| Input data |

+ + + + + + +

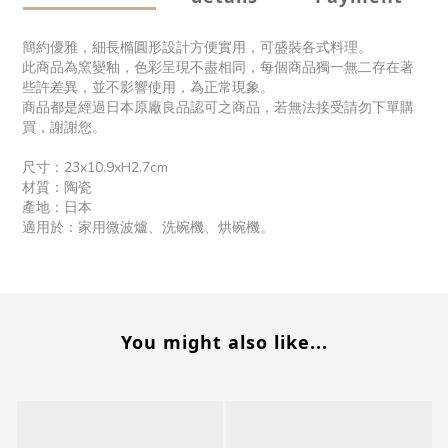
簡約優雅，細長橢圓形設計方便實用，可盛裝各式料理。
此商品為窯變釉，色彩呈現不盡相同，每個商品獨一無二存在著
些許差異，並不影響使用，為正常現象。
商品都是經過日本原廠良品認可之商品，若無法接受請勿下單購
買，謝謝您。
尺寸：23x10.9xH2.7cm
材質：陶瓷
產地：日本
適用於：家用微波爐、洗碗機、烘碗機。
You might also like...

+ + + + + + +

| Problem details |
If an entry contains a picture, skip the picture and reproduce everything else exactly.

| Exercise output |
簡約優雅，細長橢圓形設計方便實用，可盛裝各式料理。
此商品為窯變釉，色彩呈現不盡相同，每個商品獨一無二存在著
些許差異，並不影響使用，為正常現象。
商品都是經過日本原廠良品認可之商品，若無法接受請勿下單購
買，謝謝您。
尺寸：23x10.9xH2.7cm
材質：陶瓷
產地：日本
適用於：家用微波爐、洗碗機、烘碗機。
You might also like...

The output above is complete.